TASK ITEM: Please copy each line in the records below that contains the string "name".

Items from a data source
========
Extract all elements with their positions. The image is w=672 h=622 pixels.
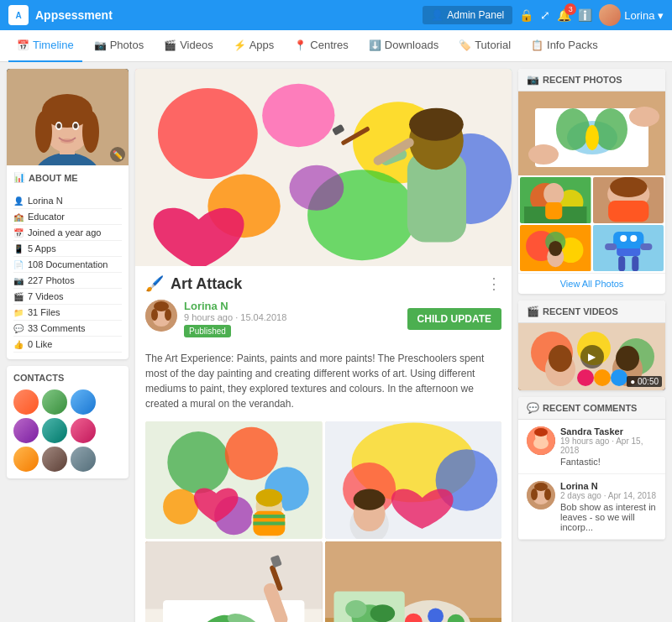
author-avatar (145, 300, 177, 332)
author-name[interactable]: Lorina N (184, 300, 401, 312)
rp3-svg (520, 225, 591, 271)
contact-avatar[interactable] (71, 447, 96, 472)
photo3-svg (145, 541, 323, 622)
recent-photo-item[interactable] (593, 177, 664, 223)
user-name: Lorina ▾ (624, 9, 664, 22)
contacts-title: CONTACTS (13, 373, 122, 383)
comment-text: Bob show as interest in leaves - so we w… (560, 502, 657, 532)
published-badge: Published (184, 325, 231, 337)
user-menu[interactable]: Lorina ▾ (599, 4, 664, 26)
info-packs-label: Info Packs (547, 39, 598, 51)
svg-point-14 (60, 139, 74, 144)
expand-icon[interactable]: ⤢ (540, 8, 550, 22)
play-button[interactable]: ▶ (580, 345, 604, 368)
post-author-row: Lorina N 9 hours ago · 15.04.2018 Publis… (135, 300, 512, 344)
contact-avatar[interactable] (42, 447, 67, 472)
contact-avatar[interactable] (71, 389, 96, 415)
nav-videos[interactable]: 🎬 Videos (155, 30, 222, 62)
svg-point-37 (165, 309, 171, 321)
info-icon[interactable]: ℹ️ (578, 8, 592, 22)
recent-photo-main-svg (518, 91, 665, 175)
nav-photos[interactable]: 📷 Photos (86, 30, 152, 62)
comment-content: Sandra Tasker 19 hours ago · Apr 15, 201… (560, 426, 657, 467)
contact-avatar[interactable] (13, 418, 39, 443)
recent-photo-main[interactable] (518, 91, 665, 175)
about-me-files: 📁 31 Files (13, 305, 122, 321)
post-hero-image (135, 69, 512, 266)
child-update-button[interactable]: CHILD UPDATE (407, 308, 501, 330)
chart-icon: 📊 (13, 172, 25, 183)
svg-point-115 (630, 235, 637, 242)
svg-rect-100 (545, 202, 562, 219)
about-me-apps: 📱 5 Apps (13, 241, 122, 257)
contact-avatar[interactable] (42, 418, 67, 443)
right-sidebar: 📷 RECENT PHOTOS (518, 69, 665, 622)
svg-point-131 (611, 369, 627, 386)
contact-avatar[interactable] (13, 389, 39, 415)
admin-panel-button[interactable]: 👤 Admin Panel (423, 6, 512, 24)
post-more-button[interactable]: ⋮ (486, 274, 501, 293)
comment-meta: 19 hours ago · Apr 15, 2018 (560, 436, 657, 455)
recent-photo-item[interactable] (520, 225, 591, 271)
role-icon: 🏫 (13, 212, 24, 222)
nav-info-packs[interactable]: 📋 Info Packs (522, 30, 606, 62)
contact-avatar[interactable] (71, 418, 96, 443)
view-all-photos-link[interactable]: View All Photos (518, 273, 665, 294)
photo-grid-item[interactable] (145, 541, 323, 622)
nav-timeline[interactable]: 📅 Timeline (8, 30, 82, 62)
nav-tutorial[interactable]: 🏷️ Tutorial (450, 30, 519, 62)
commenter-avatar (527, 481, 555, 510)
contact-avatar[interactable] (42, 389, 67, 415)
svg-point-86 (370, 604, 394, 622)
svg-point-93 (528, 144, 559, 165)
photos-count-icon: 📷 (13, 276, 24, 285)
profile-photo: ✏️ (7, 69, 129, 165)
photo-edit-icon[interactable]: ✏️ (110, 147, 125, 162)
nav-downloads[interactable]: ⬇️ Downloads (360, 30, 447, 62)
svg-point-141 (544, 489, 551, 500)
app-name: Appsessment (35, 8, 113, 22)
svg-point-60 (353, 489, 385, 510)
author-avatar-svg (145, 300, 177, 332)
svg-point-13 (74, 123, 78, 128)
video-thumbnail[interactable]: ▶ ● 00:50 (518, 323, 665, 390)
photo-grid-item[interactable] (145, 421, 323, 539)
svg-rect-104 (608, 201, 648, 222)
lock-icon[interactable]: 🔒 (519, 8, 533, 22)
nav-centres[interactable]: 📍 Centres (286, 30, 357, 62)
comment-meta: 2 days ago · Apr 14, 2018 (560, 491, 657, 500)
post-card: 🖌️ Art Attack ⋮ (135, 69, 512, 622)
post-header: 🖌️ Art Attack ⋮ (135, 266, 512, 300)
top-nav-actions: 👤 Admin Panel 🔒 ⤢ 🔔 3 ℹ️ Lorina ▾ (423, 4, 664, 26)
recent-videos-title: 🎬 RECENT VIDEOS (518, 301, 665, 323)
contact-avatar[interactable] (13, 447, 39, 472)
comment-text: Fantastic! (560, 457, 657, 467)
photo-grid-item[interactable] (325, 541, 502, 622)
svg-point-17 (158, 88, 258, 179)
recent-photo-item[interactable] (520, 177, 591, 223)
notification-icon[interactable]: 🔔 3 (557, 8, 571, 22)
svg-point-110 (549, 241, 562, 256)
nav-apps[interactable]: ⚡ Apps (225, 30, 283, 62)
photo-grid-item[interactable] (325, 421, 502, 539)
videos-count-icon: 🎬 (13, 292, 24, 301)
info-packs-icon: 📋 (531, 39, 543, 51)
svg-rect-51 (253, 521, 285, 525)
svg-point-90 (556, 108, 590, 150)
svg-point-41 (167, 431, 229, 494)
sub-navigation: 📅 Timeline 📷 Photos 🎬 Videos ⚡ Apps 📍 Ce… (0, 30, 672, 62)
svg-rect-119 (640, 243, 652, 250)
photos-icon: 📷 (94, 39, 107, 51)
svg-point-103 (610, 177, 647, 197)
about-me-comments: 💬 33 Comments (13, 321, 122, 337)
recent-photo-item[interactable] (593, 225, 664, 271)
svg-point-99 (543, 183, 564, 205)
rp4-svg (593, 225, 664, 271)
svg-point-24 (290, 165, 344, 211)
rp2-svg (593, 177, 664, 223)
paint-brush-icon: 🖌️ (145, 274, 164, 293)
svg-point-140 (531, 489, 538, 500)
notification-badge: 3 (564, 3, 576, 15)
recent-photos-row (518, 175, 665, 273)
app-logo: A (8, 5, 29, 25)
========
RESPONSE BELOW:
author-name[interactable]: Lorina N (184, 300, 401, 312)
user-name: Lorina ▾ (624, 9, 664, 22)
app-name: Appsessment (35, 8, 113, 22)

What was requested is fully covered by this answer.